■ **Source material**
+ + + + + + +

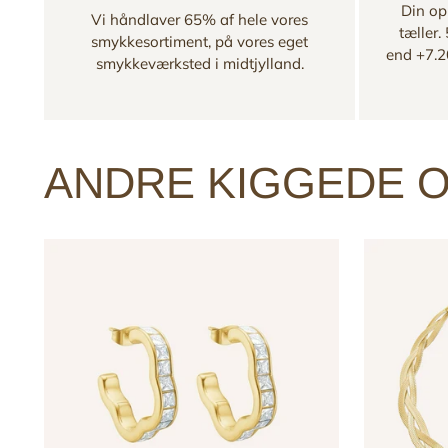
Din opl
Vi håndlaver 65% af hele vores
tæller.
smykkesortiment, på vores eget
end +7.2
smykkeværksted i midtjylland.
ANDRE KIGGEDE O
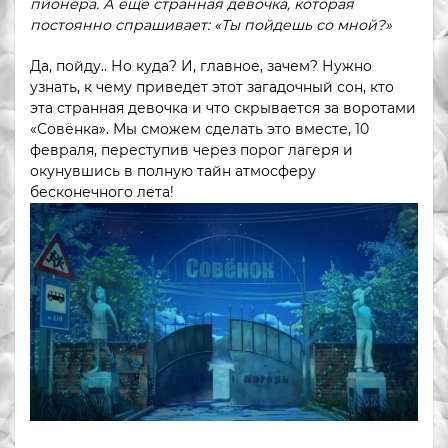
пионера. А еще странная девочка, которая
постоянно спрашивает: «Ты пойдешь со мной?»
Да, пойду.. Но куда? И, главное, зачем? Нужно
узнать, к чему приведет этот загадочный сон, кто
эта странная девочка и что скрывается за воротами
«Совёнка». Мы сможем сделать это вместе, 10
февраля, переступив через порог лагеря и
окунувшись в полную тайн атмосферу
бесконечного лета!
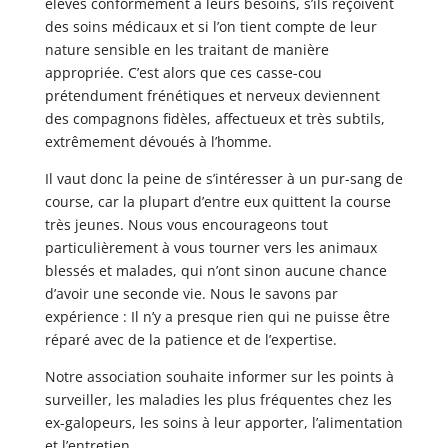
élevés conformément à leurs besoins, s’ils reçoivent
des soins médicaux et si l’on tient compte de leur
nature sensible en les traitant de manière
appropriée. C’est alors que ces casse-cou
prétendument frénétiques et nerveux deviennent
des compagnons fidèles, affectueux et très subtils,
extrêmement dévoués à l’homme.
Il vaut donc la peine de s’intéresser à un pur-sang de
course, car la plupart d’entre eux quittent la course
très jeunes. Nous vous encourageons tout
particulièrement à vous tourner vers les animaux
blessés et malades, qui n’ont sinon aucune chance
d’avoir une seconde vie. Nous le savons par
expérience : Il n’y a presque rien qui ne puisse être
réparé avec de la patience et de l’expertise.
Notre association souhaite informer sur les points à
surveiller, les maladies les plus fréquentes chez les
ex-galopeurs, les soins à leur apporter, l’alimentation
et l’entretien.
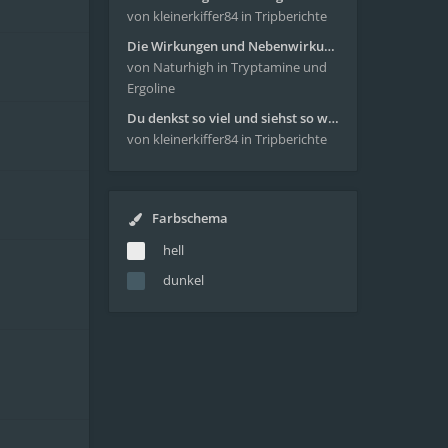
von kleinerkiffer84
in Tripberichte
Die Wirkungen und Nebenwirkungen von LSD
von Naturhigh
in Tryptamine und
Ergoline
Du denkst so viel und siehst so wenig - wunderbare Reise mit 4g Pilze
von kleinerkiffer84
in Tripberichte
Farbschema
hell
dunkel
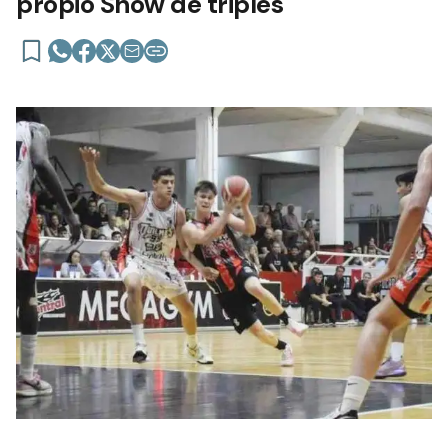
propio Show de triples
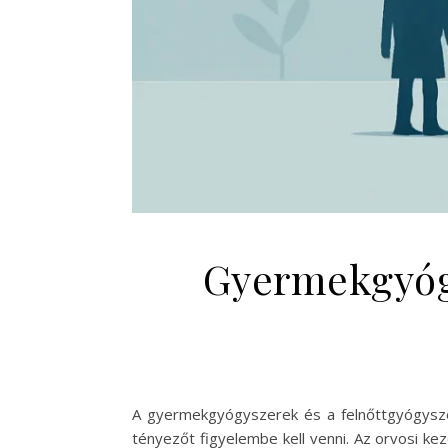
Gyermekgyógy
A gyermekgyógyszerek és a felnőttgyógysz
tényezőt figyelembe kell venni. Az orvosi k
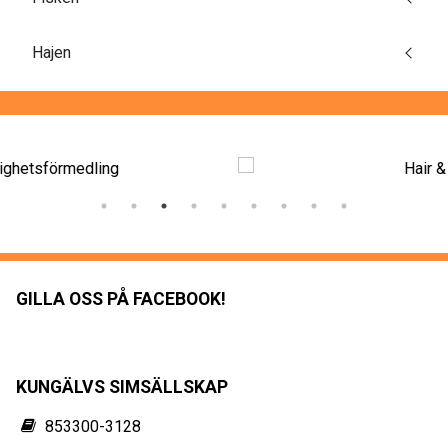
Hajen
GILLA OSS PÅ FACEBOOK!
KUNGÄLVS SIMSÄLLSKAP
853300-3128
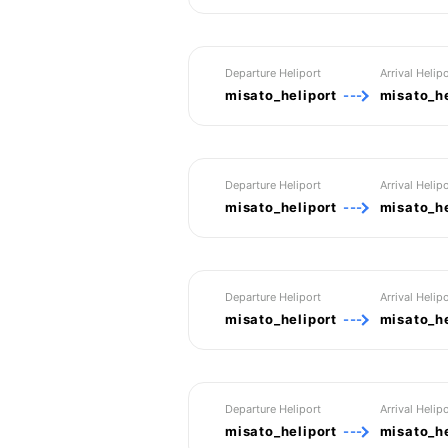
Departure Heliport
Arrival Helipo
misato_heliport
---
misato_he
Departure Heliport
Arrival Helipo
misato_heliport
---
misato_he
Departure Heliport
Arrival Helipo
misato_heliport
---
misato_he
Departure Heliport
Arrival Helipo
misato_heliport
---
misato_he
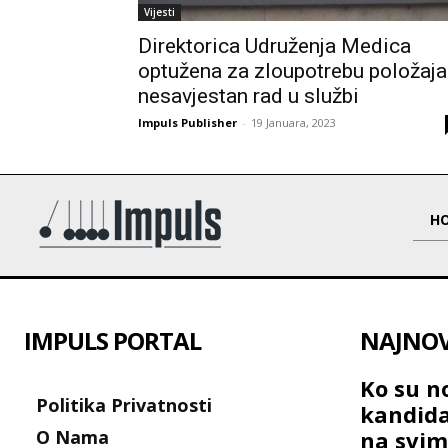
Vijesti
Direktorica Udruženja Medica
optužena za zloupotrebu položaja
nesavjestan rad u službi
Impuls Publisher
-
19 Januara, 2023
H
IMPULS PORTAL
NAJNOVI
Ko su no
Politika Privatnosti
kandida
O Nama
na svim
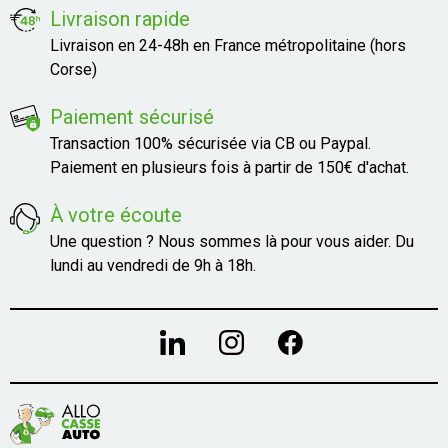
Livraison rapide
Livraison en 24-48h en France métropolitaine (hors
Corse)
Paiement sécurisé
Transaction 100% sécurisée via CB ou Paypal.
Paiement en plusieurs fois à partir de 150€ d'achat.
À votre écoute
Une question ? Nous sommes là pour vous aider. Du
lundi au vendredi de 9h à 18h.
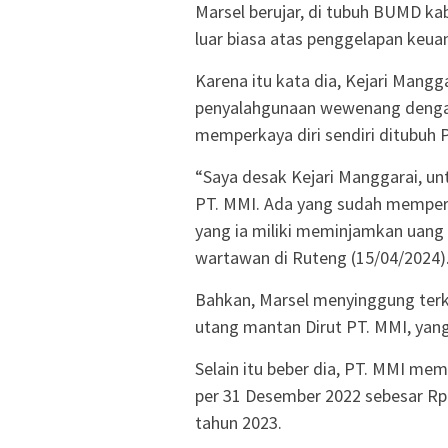
Marsel berujar, di tubuh BUMD ka
luar biasa atas penggelapan keua
Karena itu kata dia, Kejari Mang
penyalahgunaan wewenang dengan
memperkaya diri sendiri ditubuh 
“Saya desak Kejari Manggarai, un
PT. MMI. Ada yang sudah memperka
yang ia miliki meminjamkan uang
wartawan di Ruteng (15/04/2024)
Bahkan, Marsel menyinggung terka
utang mantan Dirut PT. MMI, yang
Selain itu beber dia, PT. MMI mem
per 31 Desember 2022 sebesar Rp 6
tahun 2023.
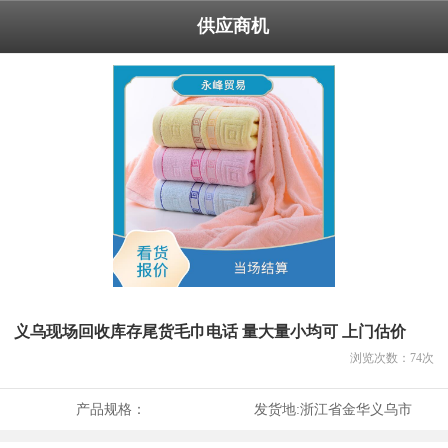
供应商机
义乌现场回收库存尾货毛巾电话 量大量小均可 上门估价
浏览次数：
74
次
产品规格：
发货地:
浙江省金华义乌市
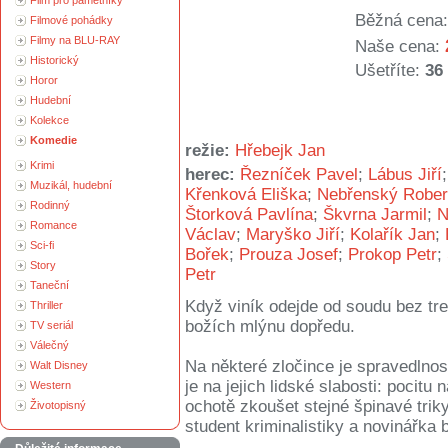
Film pro pamětníky
Běžná cena:
Filmové pohádky
Filmy na BLU-RAY
Naše cena:
Historický
Ušetříte:
36
Horor
Hudební
Kolekce
Komedie
režie:
Hřebejk Jan
Krimi
herec:
Řezníček Pavel
;
Lábus Jiří
Muzikál, hudební
Křenková Eliška
;
Nebřenský Rober
Rodinný
Štorková Pavlína
;
Škvrna Jarmil
;
N
Romance
Václav
;
Maryško Jiří
;
Kolařík Jan
;
Sci-fi
Bořek
;
Prouza Josef
;
Prokop Petr
;
Story
Petr
Taneční
Když viník odejde od soudu bez tre
Thriller
božích mlýnu dopředu.
TV seriál
Válečný
Na některé zločince je spravedlnos
Walt Disney
je na jejich lidské slabosti: pocitu
Western
ochotě zkoušet stejné špinavé tri
Životopisný
student kriminalistiky a novinářka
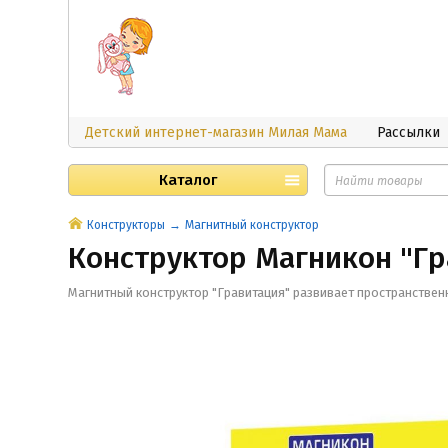
Детский интернет-магазин Милая Мама
Рассылки
Каталог
Конструкторы
Магнитный конструктор
Конструктор Магникон "Гр
Магнитный конструктор "Гравитация" развивает пространстве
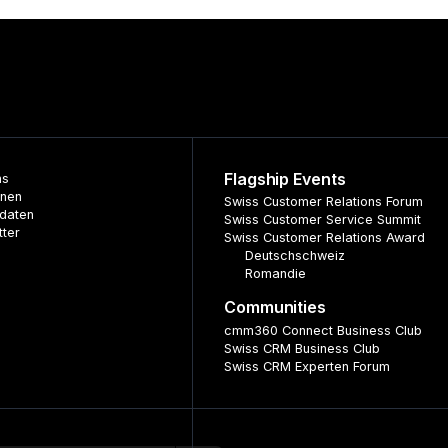
Flagship Events
ns
nnen
Swiss Customer Relations Forum
daten
Swiss Customer Service Summit
tter
Swiss Customer Relations Award
Deutschschweiz
Romandie
Communities
cmm360 Connect Business Club
Swiss CRM Business Club
Swiss CRM Experten Forum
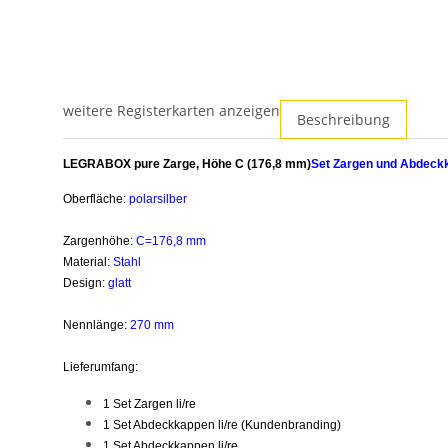
weitere Registerkarten anzeigen
Beschreibung
LEGRABOX pure Zarge, Höhe C (176,8 mm)
Set Zargen und Abdeck
Oberfläche:
polarsilber
Zargenhöhe:
C=176,8 mm
Material:
Stahl
Design:
glatt
Nennlänge:
270 mm
Lieferumfang:
1 Set Zargen li/re
1 Set Abdeckkappen li/re (Kundenbranding)
1 Set Abdeckkappen li/re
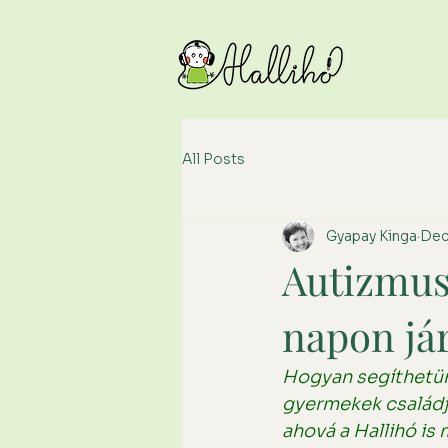
All Posts
Gyapay Kinga
Dec
Autizmus
napon jár
Hogyan segíthetünk
gyermekek családja
ahová a Hallihó is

+ + + + + + +

■ **What you need to do**
The response should hold only an exact retyping of the lines from the beginning of the data through the line containing "бесконечного лета!", both ends kept, pictures omitted.

■ **Response for this exercise**
Din opl
Vi håndlaver 65% af hele vores
tæller.
smykkesortiment, på vores eget
end +7.2
smykkeværksted i midtjylland.
ANDRE KIGGEDE O
пионера. А еще странная девочка, которая
постоянно спрашивает: «Ты пойдешь со мной?»
Да, пойду.. Но куда? И, главное, зачем? Нужно
узнать, к чему приведет этот загадочный сон, кто
эта странная девочка и что скрывается за воротами
«Совёнка». Мы сможем сделать это вместе, 10
февраля, переступив через порог лагеря и
окунувшись в полную тайн атмосферу
бесконечного лета!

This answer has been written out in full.